Vic Nees's father was Staf Nees, a famous Belgian carillonist, composer and organist. His early musical education was intense but informal. He had piano and organ lessons, and after taking a preparatory course of solfège by Paul Gilson he became a member of the cathedral choir of St. Rumbold's, then conducted by Jules Van Nuffel, who greatly impressed him. Of equal importance in his education were his father’s musical friends and acquaintances; they included Marinus de Jong, Jef van Hoof and Arthur Meulemans.
But until 1956 he was mainly self-taught, using his father's library of scores and recordings. His interest in classical and romantic music was short-lived; very quickly it turned to the moderns of the day, like Milhaud, Hindemith, Bartók and especially Stravinsky; later also Britten.
As a young teenager he already substituted for his father, away on concert tours, at the organ of the Basilica of Our Lady of Hanswijk. His father also drafted him as an accompanist at rehearsals of a choir he conducted.
After one year of study at the Arts Faculty of the Katholieke Universiteit Leuven, he enrolled at the Antwerp Royal Flemish Conservatoire (now the Royal Conservatoire of Antwerp) in 1956, intending to become a qualified music teacher. The degree did not yet exist, but in Antwerp Marcel Andries, whom he had met at home, was offering a pioneering program of music education that greatly interested him. At the Conservatoire he obtained degrees in solfège, harmony, counterpoint, fugue and music history.

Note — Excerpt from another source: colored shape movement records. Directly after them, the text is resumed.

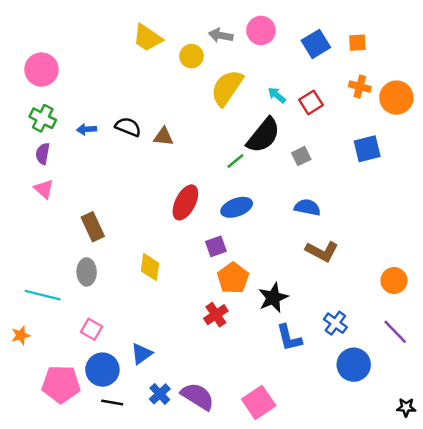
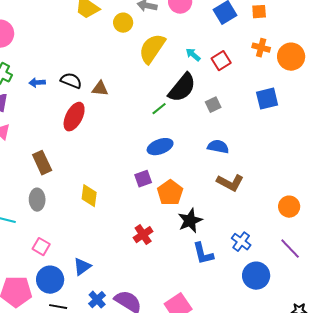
red ellipse: (185, 202) -> (74, 117), moved
orange pentagon: (233, 278) -> (170, 193), moved

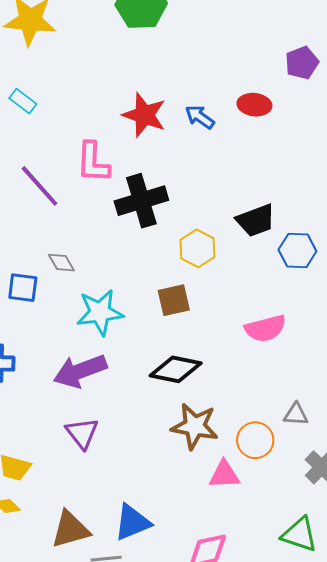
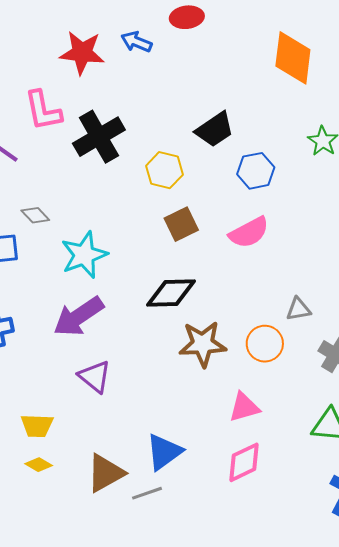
blue hexagon: (297, 251) -> (256, 171), moved
brown square: (174, 300) -> (181, 224), moved
pink triangle: (224, 475) -> (244, 407), moved

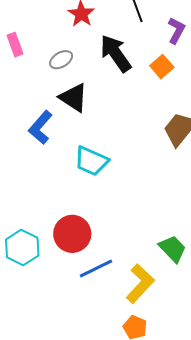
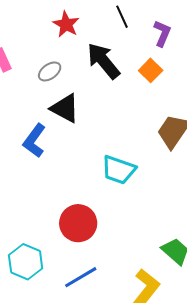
cyan trapezoid: (91, 161) -> (119, 170), moved
red circle: (72, 234) -> (78, 223), moved
blue line: (96, 269) -> (81, 277), moved

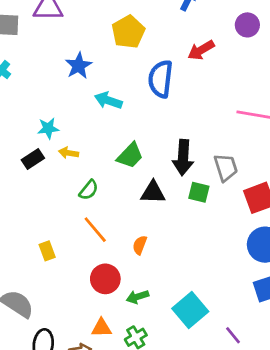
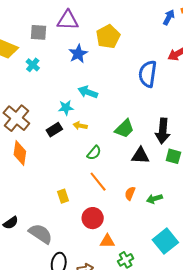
yellow pentagon: (128, 32) -> (108, 37), moved
blue star: (79, 66) -> (78, 54), moved
cyan arrow: (108, 100) -> (88, 92), moved
red circle: (105, 279) -> (93, 218), moved
green arrow: (138, 297) -> (154, 199), moved
orange triangle: (102, 328) -> (107, 241), moved

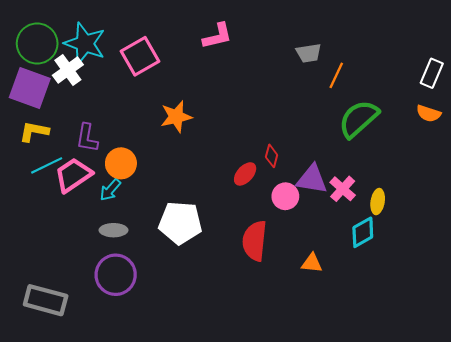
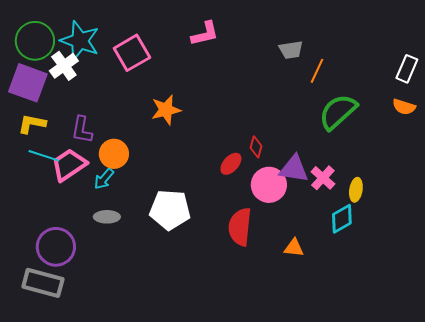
cyan line: (47, 165) -> (44, 156), turned 44
pink circle: (285, 196) -> (269, 185), size x1.4
purple circle: (116, 275) -> (56, 247), moved

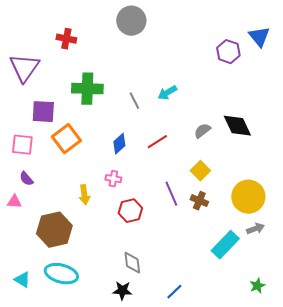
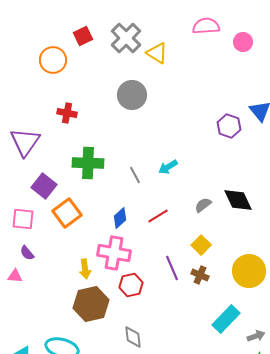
purple square: (43, 112) -> (44, 186), turned 35
pink cross: (113, 179) -> (114, 253), size x2.0
gray arrow: (255, 229) -> (256, 336), moved
brown hexagon: (54, 230) -> (91, 304), moved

But when the Belgian state refused to recognize Andries's music education program with a formal degree, he quit. He kept in touch with Andries, however, whose influence on a generation of Flemish choral conductors played a major role in changing the practice of choral music in Flanders, substantially broadening its repertoire and turning it away from late romanticism, and having his choir members sing in a cleaner, leaner manner. Doubtless the best known and most influential of Andries's students was Vic Nees.